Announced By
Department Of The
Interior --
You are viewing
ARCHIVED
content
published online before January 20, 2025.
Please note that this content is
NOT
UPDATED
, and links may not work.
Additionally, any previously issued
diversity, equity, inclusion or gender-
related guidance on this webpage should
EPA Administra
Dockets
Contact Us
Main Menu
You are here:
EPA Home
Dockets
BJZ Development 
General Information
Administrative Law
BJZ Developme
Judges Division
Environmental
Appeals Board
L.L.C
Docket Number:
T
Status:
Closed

____________________

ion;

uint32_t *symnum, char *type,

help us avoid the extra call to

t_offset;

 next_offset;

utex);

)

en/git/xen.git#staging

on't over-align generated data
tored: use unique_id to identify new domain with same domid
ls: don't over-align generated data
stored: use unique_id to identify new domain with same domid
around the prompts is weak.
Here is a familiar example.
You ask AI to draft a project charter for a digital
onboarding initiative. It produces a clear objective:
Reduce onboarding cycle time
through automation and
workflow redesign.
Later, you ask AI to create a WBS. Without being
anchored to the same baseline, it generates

____________________

> **PROBLEM**
Collect the lines of the data that carry the word "this".

> **WRITTEN RESPONSE**
Please note that this content is
related guidance on this webpage should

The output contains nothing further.